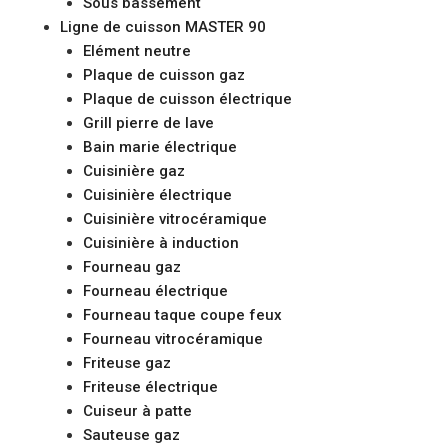
Sous bassement
Ligne de cuisson MASTER 90
Elément neutre
Plaque de cuisson gaz
Plaque de cuisson électrique
Grill pierre de lave
Bain marie électrique
Cuisinière gaz
Cuisinière électrique
Cuisinière vitrocéramique
Cuisinière à induction
Fourneau gaz
Fourneau électrique
Fourneau taque coupe feux
Fourneau vitrocéramique
Friteuse gaz
Friteuse électrique
Cuiseur à patte
Sauteuse gaz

※ ※ ※

= Your assignment =
Only the lines from the one with "Cuisinière gaz" through the last line of the material above are to be duplicated, exactly and with both ends kept.

= Output =
Cuisinière gaz
Cuisinière électrique
Cuisinière vitrocéramique
Cuisinière à induction
Fourneau gaz
Fourneau électrique
Fourneau taque coupe feux
Fourneau vitrocéramique
Friteuse gaz
Friteuse électrique
Cuiseur à patte
Sauteuse gaz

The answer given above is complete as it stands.